**** Entries shown ****
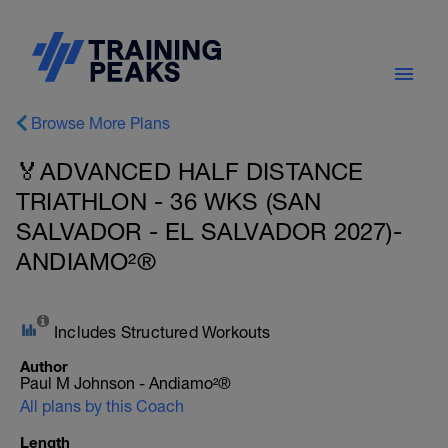
Browse More Plans
🏅ADVANCED HALF DISTANCE
TRIATHLON - 36 WKS (SAN
SALVADOR - EL SALVADOR 2027)-
ANDIAMO²®
Includes Structured Workouts
Author
Paul M Johnson - Andiamo²®
All plans by this Coach
Length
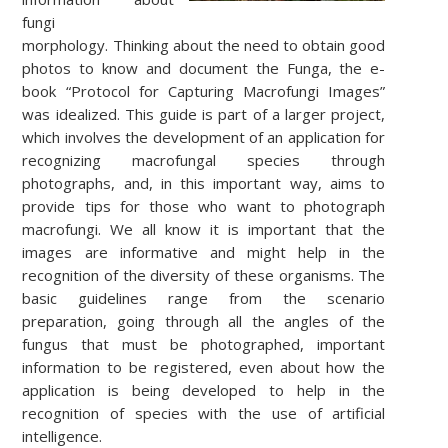
fungi
morphology.
Thinking about the need to obtain good
photos to know and document the Funga, the e-
book “Protocol for Capturing Macrofungi Images”
was idealized. This guide is part of a larger project,
which involves the development of an application for
recognizing macrofungal species through
photographs, and, in this important way, aims to
provide tips for those who want to photograph
macrofungi.
We all know it is important that the
images are informative and might help in the
recognition of the diversity of these organisms.
The
basic guidelines range from the scenario
preparation, going through all the angles of the
fungus that must be photographed, important
information to be registered, even about how the
application is being developed to help in the
recognition of species with the use of artificial
intelligence.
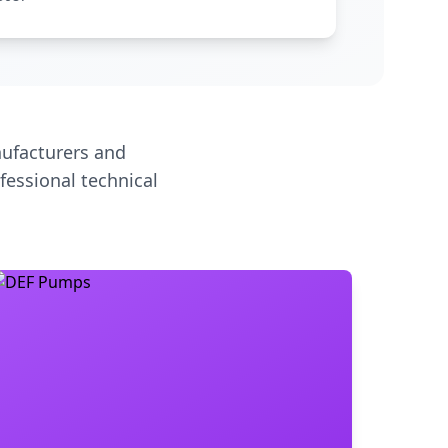
ufacturers and
fessional technical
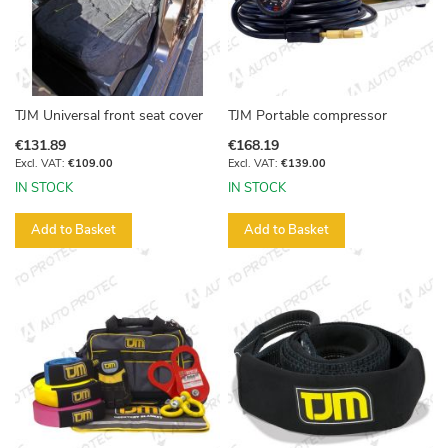
TJM Universal front seat cover
TJM Portable compressor
€131.89
€168.19
€109.00
€139.00
IN STOCK
IN STOCK
Add to Basket
Add to Basket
****
▸ **Problem**
After reading through the material, report every line that holds "important".

▸ **Exercise answer**
photographs, and, in this important way, aims to
We all know it is important that the
fungus that must be photographed, important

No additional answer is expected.